Logs are Your Forensic Evidence: Structured Security Logging
Text logs are useless at 3am during an incident. A guide to JSON structured logging, CloudWatch Insights, and the fields that actually matter for forensics.
At 3am, when the incident commander asks "who accessed this customer record between 14:00 and 16:00 UTC?", you do not want the answer to depend on grepping through plaintext logs and praying the timestamps are parseable.
Structured logs turn that question into a one-line CloudWatch Insights query.
The minimum useful schema
Every log line your services emit should be JSON, and every line should contain:
{
"ts": "2025-05-12T14:31:08.221Z",
"level": "info",
"service": "billing-api",
"version": "1.2.3",
"trace_id": "5f2c…",
"user_sub": "auth0|abc123",
"tenant_id": "acme-corp",
"action": "customer.read",
"resource_id": "cust_9182",
"result": "success",
"ip": "203.0.113.42"
}
ts, service, trace_id, user_sub, action, resource_id, result are the seven fields that turn logs into forensic evidence.
The query that earns its keep
fields @timestamp, user_sub, action, resource_id, result
| filter resource_id = "cust_9182"
| filter @timestamp > 1715520000
| sort @timestamp asc
That's the answer to "who touched this record." It runs in seconds across millions of log lines because the fields are structured, not regexed out of free text.
What good looks like in code
Use a logger that emits JSON by default — structlog in Python, pino in Node, zerolog in Go. Inject trace_id, user_sub, tenant_id once at the request boundary via middleware. Every subsequent log line in that request inherits them automatically.
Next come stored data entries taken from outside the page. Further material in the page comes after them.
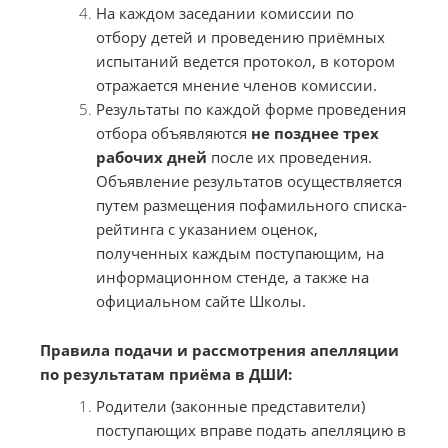
На каждом заседании комиссии по
отбору детей и проведению приёмных
испытаний ведется протокол, в котором
отражается мнение членов комиссии.
Результаты по каждой форме проведения
отбора объявляются
не позднее трех
рабочих дней
после их проведения.
Объявление результатов осуществляется
путем размещения пофамильного списка-
рейтинга с указанием оценок,
полученных каждым поступающим, на
информационном стенде, а также на
официальном сайте Школы.
Правила подачи и рассмотрения апелляции
по результатам приёма в ДШИ:
Родители (законные представители)
поступающих вправе подать апелляцию в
DO log: every auth decision, every PII read, every privileged action. DO NOT log: passwords, tokens, full prompt bodies (hash them), or full request bodies that may contain PII (log the field names only).
The audit conversation
- "Show me every action user X took in the last 30 days." → one query.
- "Show me every access to PII for tenant Y." → one query, because you tagged
action = "pii.*". - "Prove this log line has not been tampered with." → CloudWatch Logs immutability + log group archive to S3 with Object Lock.
Plaintext logs are a liability. Structured logs are evidence. Treat the schema as a security control, not an afterthought.
Further reading: CloudWatch Logs Insights.
A note on retention
Keep hot logs in CloudWatch for 30 days for fast queries; archive to S3 with Object Lock and a 7-year retention for the compliance regimes that demand it. The S3 copy is your evidentiary record — immutable, cheap, queryable via Athena when needed.